To select a pragmatic and user-friendly cut-off, an h-index was used as an appropriate heuristic, and calculated as the sum of all explained variances divided by the number of original variables (1224). Variables that have explained variances in pc 1 higher than this h-index of 24.3% were retained and coloured green in figure 5.4. The expansions in figure 5.2 show that the variables selected with approach A but not retained in approach B are mostly corresponding to variables that have a lower mean intensity. However, this pca-based approach avoids removing low-intensity, informative ions; or retaining artefactual high-intensity, noisy ions. A similar approach would be the investigation of structure in the image using an entropy-based criterion.

Figure 5.4: The variance explained for the first principal component of a pca-based decomposition of the image for each variable (mean-centred) is plotted. Note that the x-axis corresponds to variables that were sorted with decreasing variance explained, and does not correspond to the m/z values. Variables with lower levels of explained variance contain less biological and anatomical relevance (compare m/z = 873.6 and m/z = 989.6). Anh-index of 24.3% was used as a cut-off for variable selection: only variables with a higher percentage of variance explained were selected and coloured green.
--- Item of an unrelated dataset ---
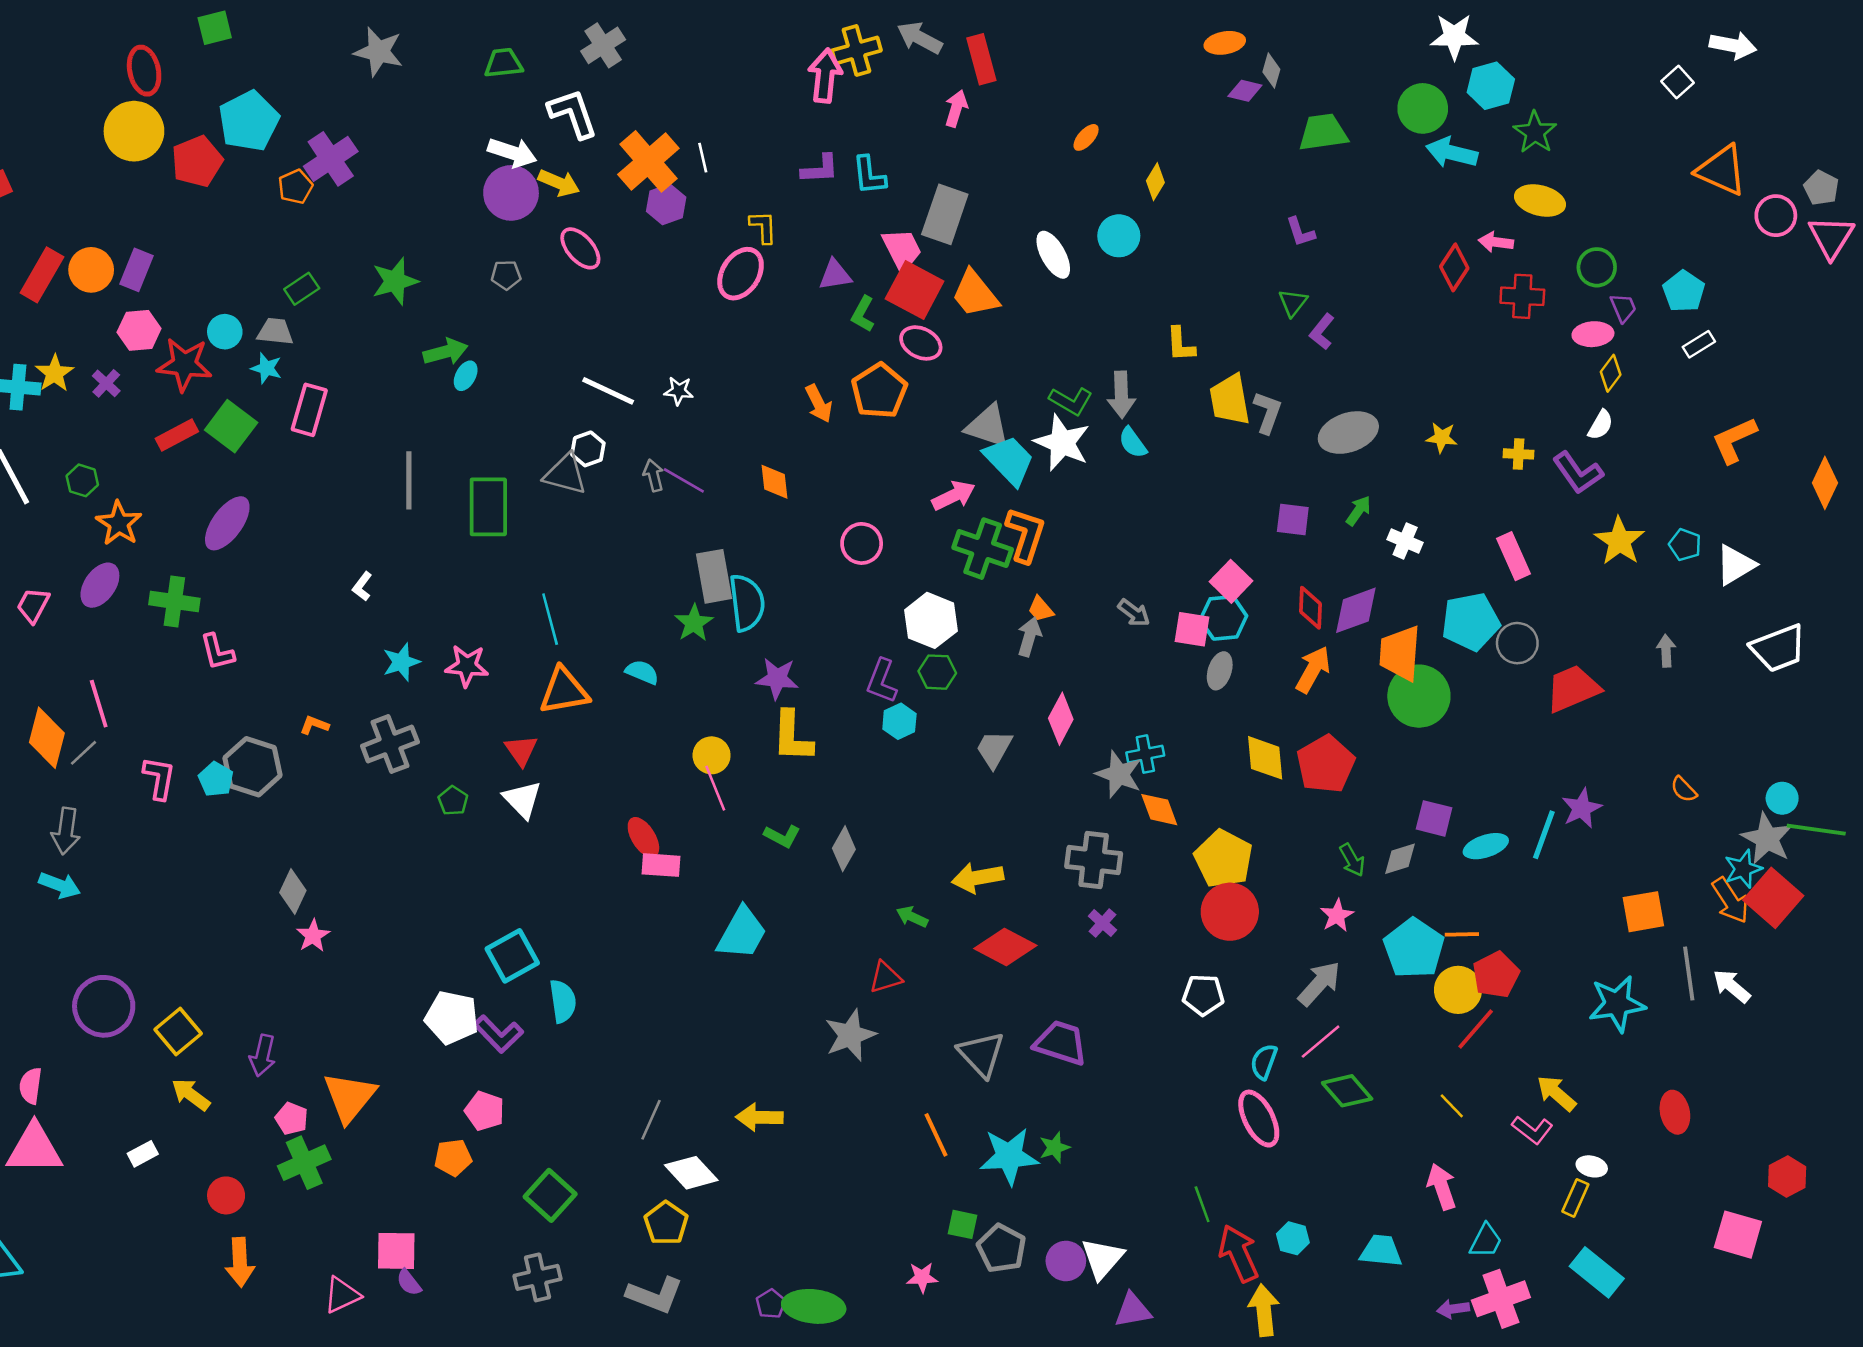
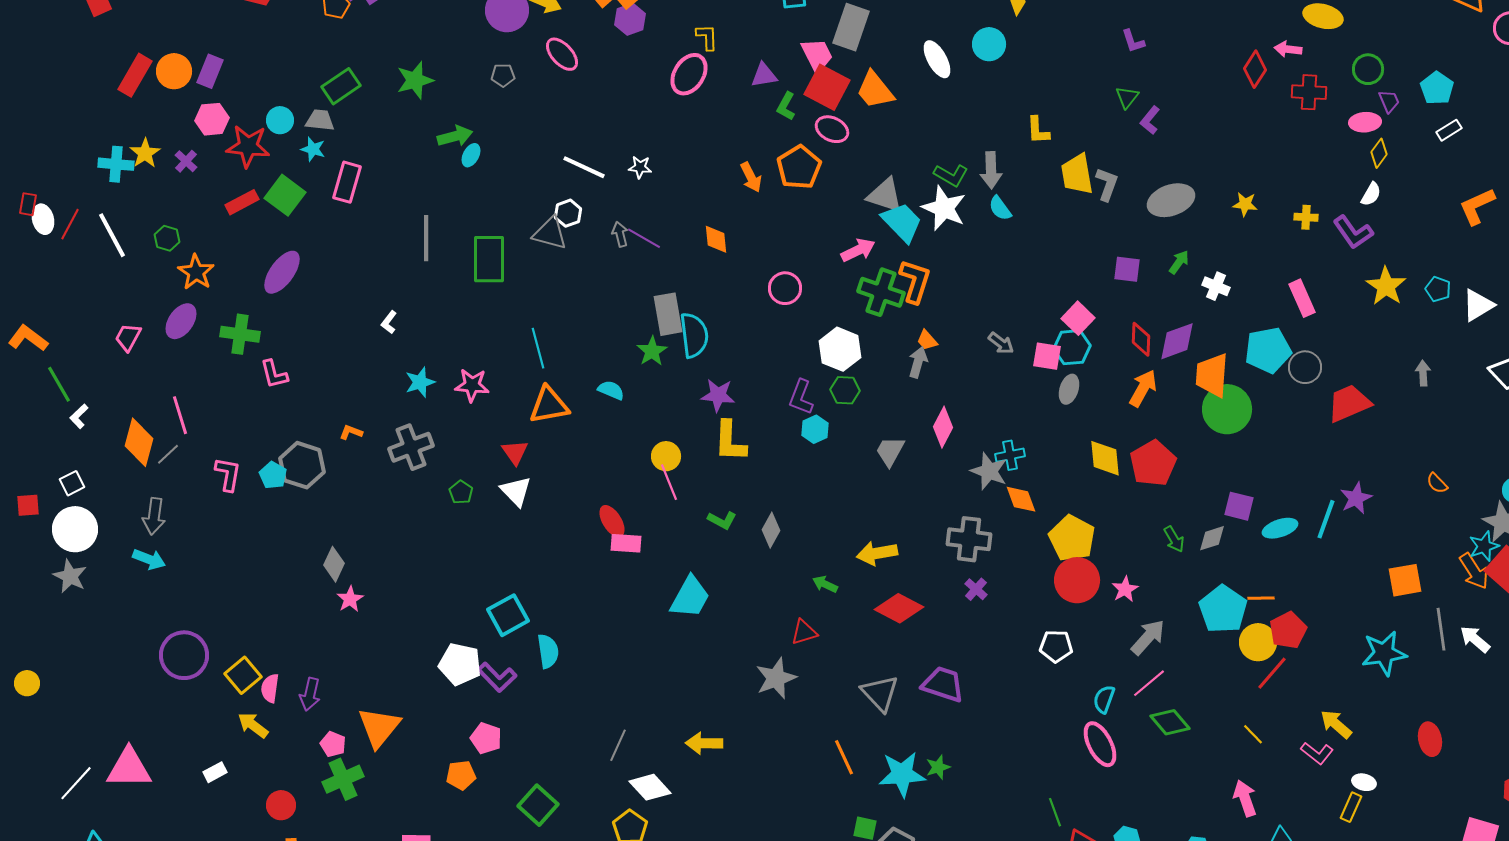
green rectangle: (302, 289) -> (341, 86), size x1.4
pink star: (1337, 915) -> (1125, 589), moved
pink semicircle: (31, 1086) -> (270, 688), moved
The m/z images and values of the deleted variables verified that not many informative peaks were removed with approach B: if any signal was found at all, the related main isotopes were still selected, so information regarding the parent ion was not lost. Thus, a potential loss of information is not problematic, since there is a lot of redundancy in the data. Even if 10% of the potentially informative peaks were removed, it is unlikely that this would result in the disappearance of characteristic molecular fingerprints. Moreover, there are clear computational and interpretative

advantages for smaller and cleaner data.

It should be noted that a very similar variable selection resulted if the images were rotated through 90◦

(swapping the columns and rows for the pca, i.e. a matrix transpose). If for any future sample, anatomical structures are expected to be directional, e.g. more horizontally or vertically oriented, this information should be used in the decision of transposing the data matrix before pca-based variable selection. Columns with only 0 were removed prior to pca calculations. Mean-centring of the data prior to pca-decomposition is necessary as it removes the overall mean, which would otherwise be the main contributor to the variance in the first principal component. Unit variance scaling was not performed, as this would give equal weight to all columns, which could negatively affect the selection of small anatomical features and emphasise noise in the data. A high level of explained variance would also be obtained for m/z images that are high in the surrounding and low in the sample region. Therefore, the variable selection with approach A has to precede peak selection with approach B.